Vincent Chiarello writes:
[Deleted Name] has raised questions whose answers may provide some clarification regarding the meaning and intent of using the words “reformation” and “schism” in a religious context. The Pulitzer Prize winning historian, Richard Hofstadter, wrote a book entitled The Age of Reform, but his idea of “reform” had no connection to the religious variety. I should also point out that, until the late 1950’s, in most Catholic schools, “The Protestant Reformation” was taught as “The Protestant Rebellion.”
If examined etymologically, the term “Reformation” in a religious sense was a word introduced into the vernacular during the French Enlightenment of the 18th century. From Luther’s break with Rome in 1517, and for more than a century of religious wars, ending with the Treaty of Westphalia in 1648, two incompatible Christian beliefs systems sought to establish, or retain, a spiritual monopoly. But it was the philosophes who legitimized the term “Reformation,” by which they meant a revival of religious experience of primitive Christianity, while at the same time condemning the institutional atrophy of the Catholic Church. It should be pointed out that some notable Catholics, Erasmus and Montaigne amongst them, concurred with these findings. It should also be mentioned that Voltaire was a product of a Jesuit education.
Owen Chadwick, a Protestant historian of the “Reformation,” wrote that “when churchmen (i.e. Luther’s contemporaries) spoke of reformation, they were almost always thinking of administrative, legal or moral reformation; hardly ever of doctrinal reformation. They did not suppose the Pope’s doctrine to be erroneous.” And here is the rub in the word “Reformation”: despite the challenges to the Church brought on by Luther, Calvin, Zwingli et al., there were no substantive changes in the liturgy, and/or the theological underpinning of the Catholic Church. None. In that sense, nothing has been “Reformed.” But the term “Reformation” also provided future historians with a sequel in the form of a Catholic Counter-Reformation, whose purpose was to bring about most of the non-doctrinal changes Chadwick mentioned.
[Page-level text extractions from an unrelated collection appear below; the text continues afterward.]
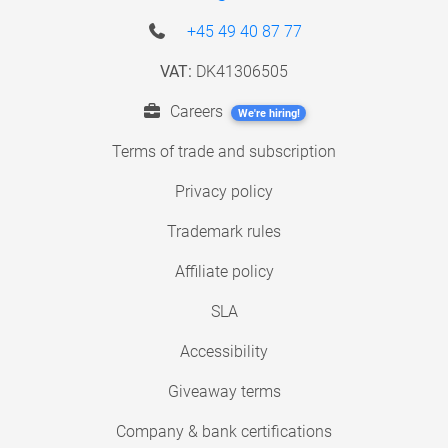
+45 49 40 87 77
VAT:
DK41306505
Careers
We're hiring!
Terms of trade and subscription
Privacy policy
Trademark rules
Affiliate policy
SLA
Accessibility
Giveaway terms
Company & bank certifications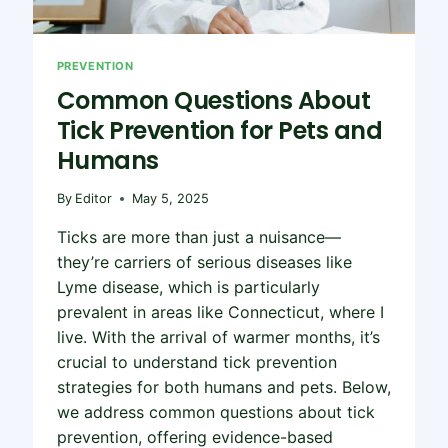
PREVENTION
Common Questions About
Tick Prevention for Pets and
Humans
By
Editor
May 5, 2025
Ticks are more than just a nuisance—
they’re carriers of serious diseases like
Lyme disease, which is particularly
prevalent in areas like Connecticut, where I
live. With the arrival of warmer months, it’s
crucial to understand tick prevention
strategies for both humans and pets. Below,
we address common questions about tick
prevention, offering evidence-based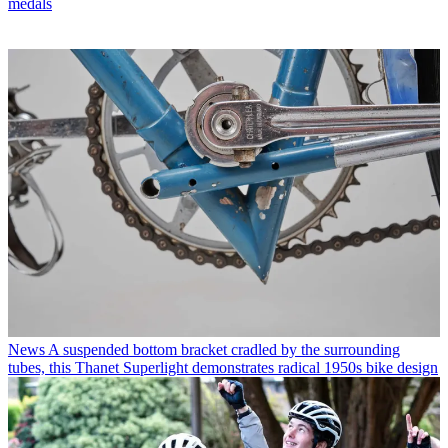
medals
News
A suspended bottom bracket cradled by the surrounding
tubes, this Thanet Superlight demonstrates radical 1950s bike design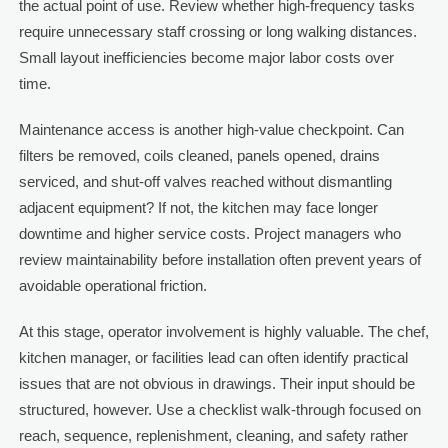
the actual point of use. Review whether high-frequency tasks
require unnecessary staff crossing or long walking distances.
Small layout inefficiencies become major labor costs over
time.
Maintenance access is another high-value checkpoint. Can
filters be removed, coils cleaned, panels opened, drains
serviced, and shut-off valves reached without dismantling
adjacent equipment? If not, the kitchen may face longer
downtime and higher service costs. Project managers who
review maintainability before installation often prevent years of
avoidable operational friction.
At this stage, operator involvement is highly valuable. The chef,
kitchen manager, or facilities lead can often identify practical
issues that are not obvious in drawings. Their input should be
structured, however. Use a checklist walk-through focused on
reach, sequence, replenishment, cleaning, and safety rather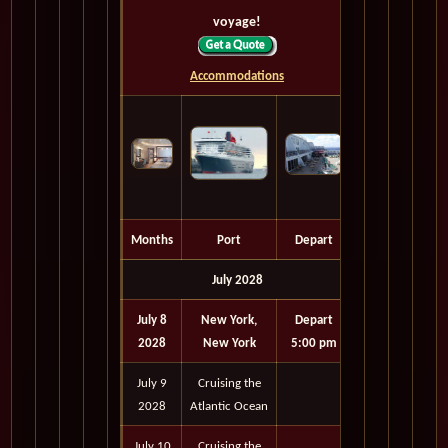
voyage!
Accommodations
Months
Port
Depart
July 2028
July 8
New York,
Depart
2028
New York
5:00 pm
July 9
Cruising the
2028
Atlantic Ocean
July 10
Cruising the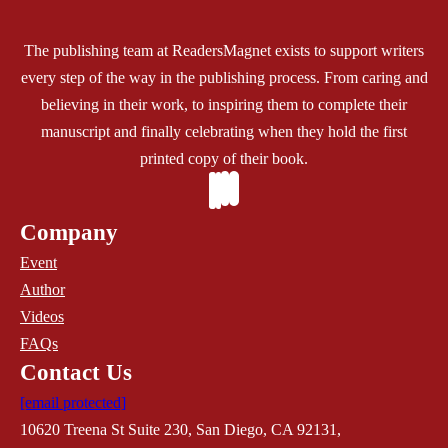
The publishing team at ReadersMagnet exists to support writers
every step of the way in the publishing process. From caring and
believing in their work, to inspiring them to complete their
manuscript and finally celebrating when they hold the first
printed copy of their book.
Company
Event
Author
Videos
FAQs
Contact Us
[email protected]
10620 Treena St Suite 230, San Diego, CA 92131,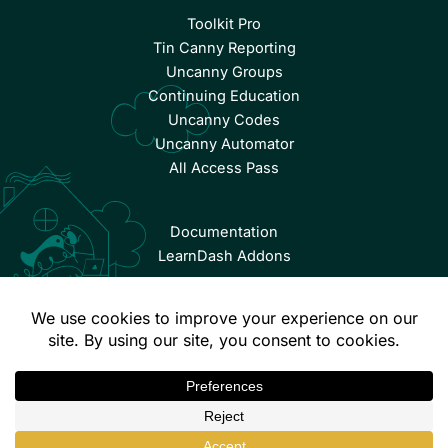
Toolkit Pro
Tin Canny Reporting
Uncanny Groups
Continuing Education
Uncanny Codes
Uncanny Automator
All Access Pass
Documentation
LearnDash Addons
© Copyright 2026 Uncanny Owl | All Rights Reserved.
Terms & Conditions
Privacy Policy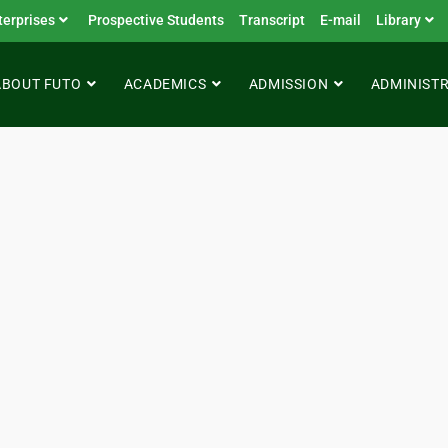
terprises
Prospective Students
Transcript
E-mail
Library
ABOUT FUTO
ACADEMICS
ADMISSION
ADMINIST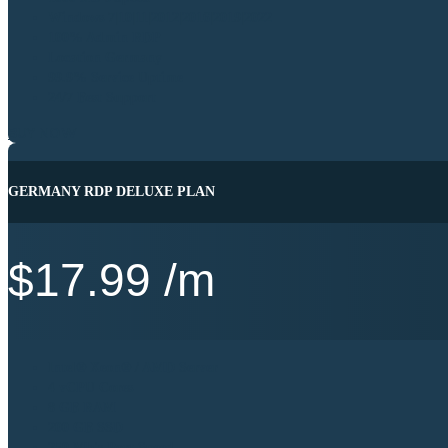
Windows 7|10|11|2012|2016|2019|2022
100% Admin RDP
Location Germany
99.9% Service Uptime
24/7 Best Support
BUY NOW
GERMANY RDP DELUXE PLAN
$
17.99
/m
Intel® Xeon® / AMD Server
4 vCPU Cores
8 GB RAM
200 GB SSD
250 Mb's Port Speed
[Deleted Name’] use of the term “schism” is misleading. From the 11th century until Lumen Gentium of Vatican II, the term “schismatic” had referred exclusively to the Orthodox Churches because of their “orthodox dissent,” although misjudgment of the intellect was also included. The classic Catholic account of schism is that of St. Thomas Aquinas: schism is the sin that leads people to separate themselves from that special unity that supernatural charity creates. But to be schismatic is not to be a heretic, and, conversely, heresy is not itself schism. The charge leveled against Luther and his Protestant epigones was “heresy,” but no similar accusation could be made against the Church, since Protestants developed no central authority to make such a pronouncement.
Finally, I cannot but opine on the comments of Constance S. Frankly, her words strike me as befitting a personality that Italians would describe as “aspero,” too brusque by half. Lord knows that Mr. Auster and I have our religious differences, but to write and tell him: Do some reading and develop some deep knowledge, is, to put it mildly, unkind and un-Christian.
LA replies:
I appreciate Vincent’s coming to my defense, but I don’t feel that Constance was out of line or rude. I made a statement she could reasonably attack me for, and that gave me the chance to reply and explain my position further.